§ Materials provided:
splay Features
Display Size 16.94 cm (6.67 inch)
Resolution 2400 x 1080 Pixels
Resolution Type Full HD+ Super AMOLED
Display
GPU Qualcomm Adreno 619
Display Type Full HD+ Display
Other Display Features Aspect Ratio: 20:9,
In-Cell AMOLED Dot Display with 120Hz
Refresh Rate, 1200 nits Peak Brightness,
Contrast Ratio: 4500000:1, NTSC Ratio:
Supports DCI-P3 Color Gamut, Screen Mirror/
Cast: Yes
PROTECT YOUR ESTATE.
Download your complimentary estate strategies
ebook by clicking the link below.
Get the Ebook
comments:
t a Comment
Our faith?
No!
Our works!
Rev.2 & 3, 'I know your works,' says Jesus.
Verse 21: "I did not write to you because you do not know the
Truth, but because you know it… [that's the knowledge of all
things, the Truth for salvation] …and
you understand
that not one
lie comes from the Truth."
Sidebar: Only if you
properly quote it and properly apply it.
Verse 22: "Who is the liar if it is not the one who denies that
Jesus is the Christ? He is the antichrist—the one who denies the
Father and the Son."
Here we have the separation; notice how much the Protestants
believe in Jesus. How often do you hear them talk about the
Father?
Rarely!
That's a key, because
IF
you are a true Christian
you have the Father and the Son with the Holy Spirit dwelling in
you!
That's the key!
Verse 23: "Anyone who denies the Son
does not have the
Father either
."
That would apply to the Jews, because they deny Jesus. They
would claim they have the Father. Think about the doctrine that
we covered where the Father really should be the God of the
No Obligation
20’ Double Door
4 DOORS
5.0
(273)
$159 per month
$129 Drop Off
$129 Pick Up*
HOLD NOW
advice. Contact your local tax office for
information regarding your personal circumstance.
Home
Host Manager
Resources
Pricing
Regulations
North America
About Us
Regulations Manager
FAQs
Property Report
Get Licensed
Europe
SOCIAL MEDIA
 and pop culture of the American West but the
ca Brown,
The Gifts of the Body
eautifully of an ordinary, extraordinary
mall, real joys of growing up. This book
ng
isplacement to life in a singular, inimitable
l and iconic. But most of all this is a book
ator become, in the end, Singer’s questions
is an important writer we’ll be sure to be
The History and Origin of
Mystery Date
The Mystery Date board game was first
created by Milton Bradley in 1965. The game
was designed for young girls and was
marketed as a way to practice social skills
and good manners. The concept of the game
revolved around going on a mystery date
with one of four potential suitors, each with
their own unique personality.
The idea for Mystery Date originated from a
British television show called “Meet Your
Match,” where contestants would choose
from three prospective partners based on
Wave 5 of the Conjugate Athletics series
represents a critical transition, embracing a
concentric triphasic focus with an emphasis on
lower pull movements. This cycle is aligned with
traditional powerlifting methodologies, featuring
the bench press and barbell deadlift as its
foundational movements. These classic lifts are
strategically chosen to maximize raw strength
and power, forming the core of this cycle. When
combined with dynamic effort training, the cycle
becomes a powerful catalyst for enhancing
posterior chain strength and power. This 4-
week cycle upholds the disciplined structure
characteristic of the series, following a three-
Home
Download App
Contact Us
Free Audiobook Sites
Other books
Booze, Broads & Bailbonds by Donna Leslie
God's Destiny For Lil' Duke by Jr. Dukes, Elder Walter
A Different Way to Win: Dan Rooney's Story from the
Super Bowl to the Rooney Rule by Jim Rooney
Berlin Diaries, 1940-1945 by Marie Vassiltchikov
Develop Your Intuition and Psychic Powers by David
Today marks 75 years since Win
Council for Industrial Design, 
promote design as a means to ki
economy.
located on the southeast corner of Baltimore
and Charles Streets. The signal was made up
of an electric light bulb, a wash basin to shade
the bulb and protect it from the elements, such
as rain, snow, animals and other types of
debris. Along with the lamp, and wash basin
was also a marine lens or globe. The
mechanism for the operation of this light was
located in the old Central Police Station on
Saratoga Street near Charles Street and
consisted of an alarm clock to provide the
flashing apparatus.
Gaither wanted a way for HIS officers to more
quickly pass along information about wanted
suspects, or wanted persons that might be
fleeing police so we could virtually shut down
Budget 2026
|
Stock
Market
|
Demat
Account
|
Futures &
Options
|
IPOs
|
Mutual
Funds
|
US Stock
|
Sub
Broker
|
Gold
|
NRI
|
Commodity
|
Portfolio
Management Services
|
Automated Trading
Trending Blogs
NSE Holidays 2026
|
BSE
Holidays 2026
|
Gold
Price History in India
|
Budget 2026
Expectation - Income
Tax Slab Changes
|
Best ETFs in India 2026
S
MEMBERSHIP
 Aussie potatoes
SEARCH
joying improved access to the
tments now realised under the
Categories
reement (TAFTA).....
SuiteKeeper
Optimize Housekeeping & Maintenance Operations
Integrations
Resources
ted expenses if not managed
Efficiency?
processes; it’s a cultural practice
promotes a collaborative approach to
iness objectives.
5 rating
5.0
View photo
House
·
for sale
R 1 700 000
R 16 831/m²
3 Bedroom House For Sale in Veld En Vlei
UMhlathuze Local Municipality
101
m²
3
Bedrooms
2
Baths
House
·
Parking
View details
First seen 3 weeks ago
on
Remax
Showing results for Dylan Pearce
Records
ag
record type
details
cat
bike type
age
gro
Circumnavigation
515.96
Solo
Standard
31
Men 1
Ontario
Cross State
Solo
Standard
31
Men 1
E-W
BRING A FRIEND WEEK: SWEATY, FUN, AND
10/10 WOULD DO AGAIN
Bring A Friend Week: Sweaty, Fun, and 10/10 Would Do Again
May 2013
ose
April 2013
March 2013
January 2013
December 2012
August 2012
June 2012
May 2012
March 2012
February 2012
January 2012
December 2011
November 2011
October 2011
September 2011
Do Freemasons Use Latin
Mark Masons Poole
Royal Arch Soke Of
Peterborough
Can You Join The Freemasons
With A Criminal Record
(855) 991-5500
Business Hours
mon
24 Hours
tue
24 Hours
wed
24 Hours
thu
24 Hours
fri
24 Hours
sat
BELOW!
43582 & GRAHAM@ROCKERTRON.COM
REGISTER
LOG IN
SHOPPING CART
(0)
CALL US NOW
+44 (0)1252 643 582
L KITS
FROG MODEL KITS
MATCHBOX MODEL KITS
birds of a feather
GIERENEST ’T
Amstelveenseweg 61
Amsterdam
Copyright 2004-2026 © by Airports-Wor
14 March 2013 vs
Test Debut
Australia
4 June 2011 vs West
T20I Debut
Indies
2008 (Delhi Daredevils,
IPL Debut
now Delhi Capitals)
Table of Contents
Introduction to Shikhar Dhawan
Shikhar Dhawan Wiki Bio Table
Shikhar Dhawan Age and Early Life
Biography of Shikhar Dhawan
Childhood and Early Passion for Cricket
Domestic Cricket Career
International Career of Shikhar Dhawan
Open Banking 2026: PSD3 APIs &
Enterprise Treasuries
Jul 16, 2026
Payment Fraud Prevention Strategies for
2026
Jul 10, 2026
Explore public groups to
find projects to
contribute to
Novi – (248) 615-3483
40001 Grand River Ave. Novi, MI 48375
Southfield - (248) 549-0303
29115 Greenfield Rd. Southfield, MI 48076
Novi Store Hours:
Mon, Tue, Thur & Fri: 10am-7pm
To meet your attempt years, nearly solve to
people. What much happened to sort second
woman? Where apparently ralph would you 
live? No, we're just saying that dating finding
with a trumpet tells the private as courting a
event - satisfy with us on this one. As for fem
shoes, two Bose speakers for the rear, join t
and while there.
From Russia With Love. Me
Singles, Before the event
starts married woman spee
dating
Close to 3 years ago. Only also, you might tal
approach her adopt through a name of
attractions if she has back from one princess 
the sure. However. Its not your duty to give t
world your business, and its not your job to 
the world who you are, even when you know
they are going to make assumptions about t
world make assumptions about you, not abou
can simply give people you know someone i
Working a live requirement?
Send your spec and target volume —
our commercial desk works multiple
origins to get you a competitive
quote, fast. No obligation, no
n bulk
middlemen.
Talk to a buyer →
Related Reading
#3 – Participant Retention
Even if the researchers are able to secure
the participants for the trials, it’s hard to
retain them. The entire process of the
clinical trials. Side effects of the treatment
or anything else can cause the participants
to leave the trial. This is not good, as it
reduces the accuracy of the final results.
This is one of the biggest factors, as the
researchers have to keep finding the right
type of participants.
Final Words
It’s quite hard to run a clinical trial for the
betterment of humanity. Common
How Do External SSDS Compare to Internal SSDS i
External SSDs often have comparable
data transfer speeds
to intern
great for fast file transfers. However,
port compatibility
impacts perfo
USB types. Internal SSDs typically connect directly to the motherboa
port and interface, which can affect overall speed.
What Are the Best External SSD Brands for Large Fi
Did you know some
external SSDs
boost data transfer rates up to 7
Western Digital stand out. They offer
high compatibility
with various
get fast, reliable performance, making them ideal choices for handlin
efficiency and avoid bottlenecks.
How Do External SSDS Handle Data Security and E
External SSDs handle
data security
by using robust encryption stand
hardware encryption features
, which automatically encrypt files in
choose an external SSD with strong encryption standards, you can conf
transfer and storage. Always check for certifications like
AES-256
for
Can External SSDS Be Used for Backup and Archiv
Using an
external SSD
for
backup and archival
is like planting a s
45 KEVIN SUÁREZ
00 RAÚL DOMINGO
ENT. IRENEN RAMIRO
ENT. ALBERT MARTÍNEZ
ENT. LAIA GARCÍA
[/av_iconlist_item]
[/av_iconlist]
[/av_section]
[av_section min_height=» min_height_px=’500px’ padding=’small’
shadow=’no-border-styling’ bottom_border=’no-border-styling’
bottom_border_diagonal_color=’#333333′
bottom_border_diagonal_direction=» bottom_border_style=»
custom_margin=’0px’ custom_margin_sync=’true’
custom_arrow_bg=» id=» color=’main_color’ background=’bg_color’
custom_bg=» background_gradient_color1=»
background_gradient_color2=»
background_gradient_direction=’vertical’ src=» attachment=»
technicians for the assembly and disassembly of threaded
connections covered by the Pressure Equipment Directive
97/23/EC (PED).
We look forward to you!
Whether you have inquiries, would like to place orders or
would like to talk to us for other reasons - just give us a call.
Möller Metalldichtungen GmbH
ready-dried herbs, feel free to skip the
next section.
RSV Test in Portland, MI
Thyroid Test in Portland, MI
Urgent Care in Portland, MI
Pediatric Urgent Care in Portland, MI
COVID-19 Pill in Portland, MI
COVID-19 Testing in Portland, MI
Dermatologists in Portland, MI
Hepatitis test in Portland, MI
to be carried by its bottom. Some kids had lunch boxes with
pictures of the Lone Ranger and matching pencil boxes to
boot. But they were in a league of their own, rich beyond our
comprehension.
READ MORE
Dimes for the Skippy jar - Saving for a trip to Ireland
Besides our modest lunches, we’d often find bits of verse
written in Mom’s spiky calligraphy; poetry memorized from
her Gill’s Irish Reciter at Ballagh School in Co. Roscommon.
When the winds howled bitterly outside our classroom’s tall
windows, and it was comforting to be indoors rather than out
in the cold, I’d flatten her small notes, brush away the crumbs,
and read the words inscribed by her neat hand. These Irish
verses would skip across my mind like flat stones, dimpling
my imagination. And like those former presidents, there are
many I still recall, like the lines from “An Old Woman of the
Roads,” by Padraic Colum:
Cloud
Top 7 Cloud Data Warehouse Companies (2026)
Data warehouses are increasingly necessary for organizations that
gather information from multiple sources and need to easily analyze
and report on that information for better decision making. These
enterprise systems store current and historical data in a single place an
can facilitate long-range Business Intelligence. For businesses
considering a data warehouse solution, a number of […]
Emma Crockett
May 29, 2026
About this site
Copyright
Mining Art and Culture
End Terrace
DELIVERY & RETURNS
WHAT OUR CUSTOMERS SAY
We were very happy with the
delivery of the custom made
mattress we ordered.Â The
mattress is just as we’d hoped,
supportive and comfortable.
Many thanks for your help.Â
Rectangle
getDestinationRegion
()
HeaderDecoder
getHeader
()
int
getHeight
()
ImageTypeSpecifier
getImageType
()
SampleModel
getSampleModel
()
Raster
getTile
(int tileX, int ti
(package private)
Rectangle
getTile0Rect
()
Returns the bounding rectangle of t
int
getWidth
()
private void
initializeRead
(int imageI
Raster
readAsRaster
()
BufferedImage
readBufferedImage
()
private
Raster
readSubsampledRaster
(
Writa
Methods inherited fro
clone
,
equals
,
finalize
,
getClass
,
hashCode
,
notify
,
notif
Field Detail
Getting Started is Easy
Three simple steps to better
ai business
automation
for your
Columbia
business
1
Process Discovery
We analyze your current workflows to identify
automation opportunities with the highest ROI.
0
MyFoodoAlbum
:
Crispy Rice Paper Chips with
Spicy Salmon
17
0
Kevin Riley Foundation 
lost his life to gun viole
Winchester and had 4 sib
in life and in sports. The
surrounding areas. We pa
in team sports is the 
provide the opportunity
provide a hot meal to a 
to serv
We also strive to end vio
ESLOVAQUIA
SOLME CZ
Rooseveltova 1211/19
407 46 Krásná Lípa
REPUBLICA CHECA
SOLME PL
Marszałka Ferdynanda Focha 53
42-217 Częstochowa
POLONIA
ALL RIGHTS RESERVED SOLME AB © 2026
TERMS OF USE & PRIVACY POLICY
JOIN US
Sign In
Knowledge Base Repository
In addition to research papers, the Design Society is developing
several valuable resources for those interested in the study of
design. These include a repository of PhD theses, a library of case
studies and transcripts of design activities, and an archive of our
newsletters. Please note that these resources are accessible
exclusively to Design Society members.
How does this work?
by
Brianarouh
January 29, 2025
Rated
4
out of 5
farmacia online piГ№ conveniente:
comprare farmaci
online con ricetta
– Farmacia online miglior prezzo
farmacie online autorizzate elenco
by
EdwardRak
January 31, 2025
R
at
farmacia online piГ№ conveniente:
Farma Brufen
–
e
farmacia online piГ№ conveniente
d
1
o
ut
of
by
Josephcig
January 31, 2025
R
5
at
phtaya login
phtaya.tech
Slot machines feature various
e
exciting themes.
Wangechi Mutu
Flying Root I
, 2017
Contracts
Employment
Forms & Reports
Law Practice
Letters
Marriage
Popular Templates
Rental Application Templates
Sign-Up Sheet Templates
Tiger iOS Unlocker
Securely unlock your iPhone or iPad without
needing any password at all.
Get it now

§ What the task requires:
Print again the lines of the entries above that fall between the line holding "great for fast" and the line holding "Did you know some", inclusive, exactly as they stand.

§ Result for this task:
great for fast file transfers. However,
port compatibility
impacts perfo
USB types. Internal SSDs typically connect directly to the motherboa
port and interface, which can affect overall speed.
What Are the Best External SSD Brands for Large Fi
Did you know some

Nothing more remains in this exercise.